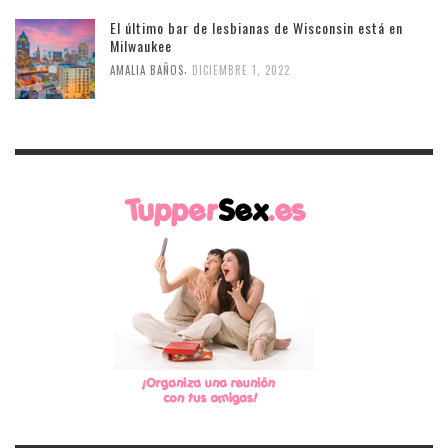
El último bar de lesbianas de Wisconsin está en
Milwaukee
,
AMALIA BAÑOS
DICIEMBRE 1, 2022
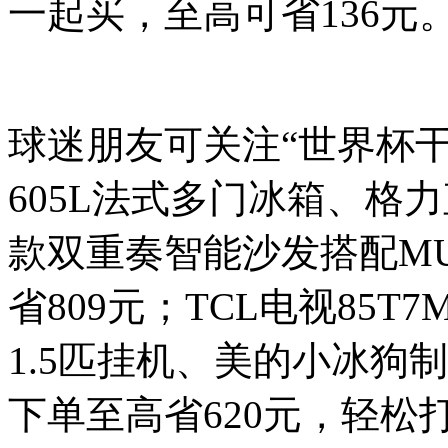
一起买，至高可省136元
球迷朋友可关注“世界杯
605L法式多门冰箱、格
款双重奏智能沙发搭配M
省809元；TCL电视85T7
1.5匹挂机、美的小冰狗
下单至高省620元，轻松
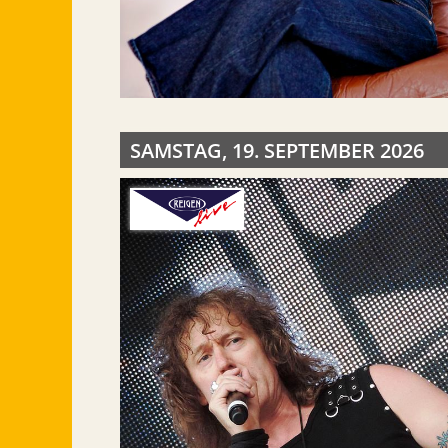
SAMSTAG, 19. SEPTEMBER 2026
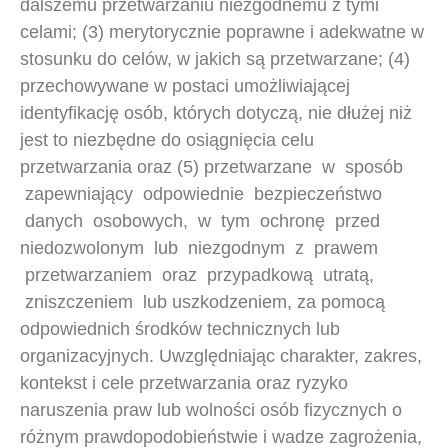
dalszemu przetwarzaniu niezgodnemu z tymi
celami; (3) merytorycznie poprawne i adekwatne w
stosunku do celów, w jakich są przetwarzane; (4)
przechowywane w postaci umożliwiającej
identyfikację osób, których dotyczą, nie dłużej niż
jest to niezbędne do osiągnięcia celu
przetwarzania oraz (5) przetwarzane w sposób
zapewniający odpowiednie bezpieczeństwo
danych osobowych, w tym ochronę przed
niedozwolonym lub niezgodnym z prawem
przetwarzaniem oraz przypadkową utratą,
zniszczeniem lub uszkodzeniem, za pomocą
odpowiednich środków technicznych lub
organizacyjnych. Uwzględniając charakter, zakres,
kontekst i cele przetwarzania oraz ryzyko
naruszenia praw lub wolności osób fizycznych o
różnym prawdopodobieństwie i wadze zagrożenia,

==========

> _Brief_
Exactly reproduce the entries above, minus the pictures.

> _Answer to the problem_
El último bar de lesbianas de Wisconsin está en
Milwaukee
,
AMALIA BAÑOS
DICIEMBRE 1, 2022
一起买，至高可省136元
球迷朋友可关注“世界杯
605L法式多门冰箱、格
款双重奏智能沙发搭配M
省809元；TCL电视85T7
1.5匹挂机、美的小冰狗
下单至高省620元，轻松
SAMSTAG, 19. SEPTEMBER 2026
dalszemu przetwarzaniu niezgodnemu z tymi
celami; (3) merytorycznie poprawne i adekwatne w
stosunku do celów, w jakich są przetwarzane; (4)
przechowywane w postaci umożliwiającej
identyfikację osób, których dotyczą, nie dłużej niż
jest to niezbędne do osiągnięcia celu
przetwarzania oraz (5) przetwarzane w sposób
zapewniający odpowiednie bezpieczeństwo
danych osobowych, w tym ochronę przed
niedozwolonym lub niezgodnym z prawem
przetwarzaniem oraz przypadkową utratą,
zniszczeniem lub uszkodzeniem, za pomocą
odpowiednich środków technicznych lub
organizacyjnych. Uwzględniając charakter, zakres,
kontekst i cele przetwarzania oraz ryzyko
naruszenia praw lub wolności osób fizycznych o
różnym prawdopodobieństwie i wadze zagrożenia,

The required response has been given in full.